## Instructions for the task
Print every entry word for word, but omit the pictures.

Collected data:

##########

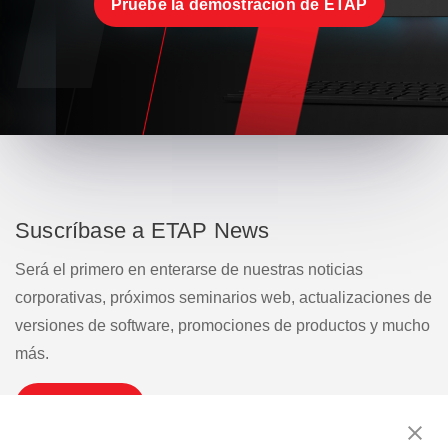
Pruebe la demostración de ETAP
Suscríbase a ETAP News
Será el primero en enterarse de nuestras noticias
corporativas, próximos seminarios web, actualizaciones de
versiones de software, promociones de productos y mucho
más.
Suscribirse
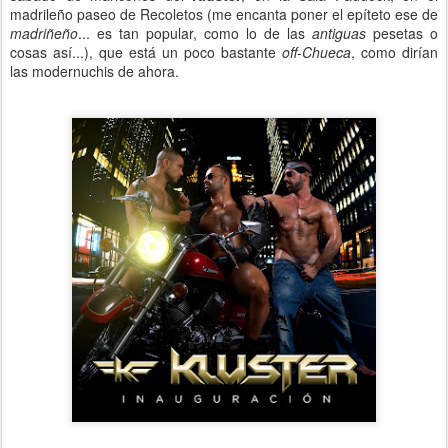
madrileño paseo de Recoletos (me encanta poner el epíteto ese de
madriñeño
... es tan popular, como lo de las
antiguas
pesetas o
cosas así...), que está un poco bastante
off-Chueca
, como dirían
las modernuchis de ahora.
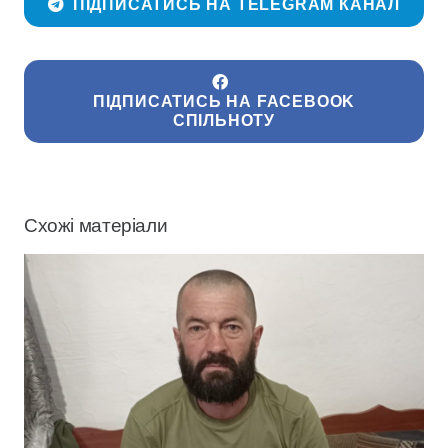
ПІДПИСАТИСЬ НА TELEGRAM КАНАЛ
ПІДПИСАТИСЬ НА FACEBOOK
СПІЛЬНОТУ
Схожі матеріали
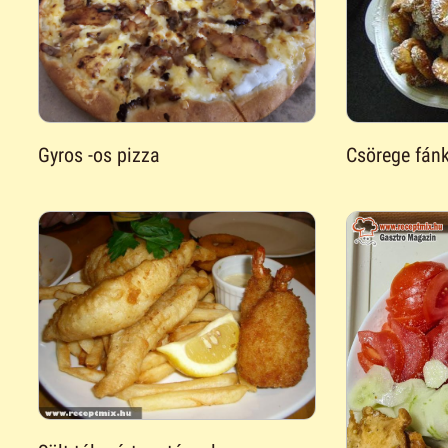
Gyros -os pizza
Csörege fán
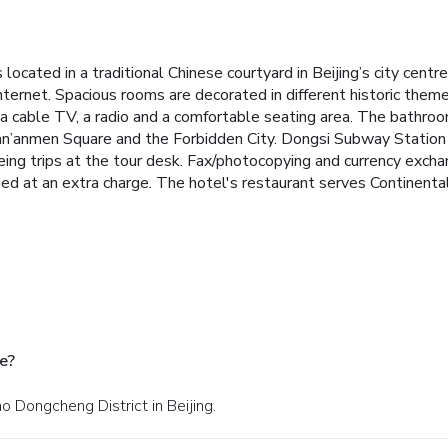
located in a traditional Chinese courtyard in Beijing’s city centr
nternet.
Spacious rooms are decorated in different historic the
a cable TV, a radio and a comfortable seating area. The bathroom
ian’anmen Square and the Forbidden City. Dongsi Subway Station
ing trips at the tour desk. Fax/photocopying and currency exchan
ded at an extra charge.
The hotel's restaurant serves Continental 
e?
o Dongcheng District in Beijing.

##########

## Solution below
Pruebe la demostración de ETAP
Suscríbase a ETAP News
Será el primero en enterarse de nuestras noticias
corporativas, próximos seminarios web, actualizaciones de
versiones de software, promociones de productos y mucho
más.
Suscribirse
madrileño paseo de Recoletos (me encanta poner el epíteto ese de
madriñeño
... es tan popular, como lo de las
antiguas
pesetas o
cosas así...), que está un poco bastante
off-Chueca
, como dirían
las modernuchis de ahora.
ПІДПИСАТИСЬ НА TELEGRAM КАНАЛ
ПІДПИСАТИСЬ НА FACEBOOK
СПІЛЬНОТУ
Схожі матеріали
Gyros -os pizza
Csörege fán
located in a traditional Chinese courtyard in Beijing’s city centr
nternet.
Spacious rooms are decorated in different historic the
a cable TV, a radio and a comfortable seating area. The bathroom
ian’anmen Square and the Forbidden City. Dongsi Subway Station
ing trips at the tour desk. Fax/photocopying and currency exchan
ded at an extra charge.
The hotel's restaurant serves Continental 
e?
o Dongcheng District in Beijing.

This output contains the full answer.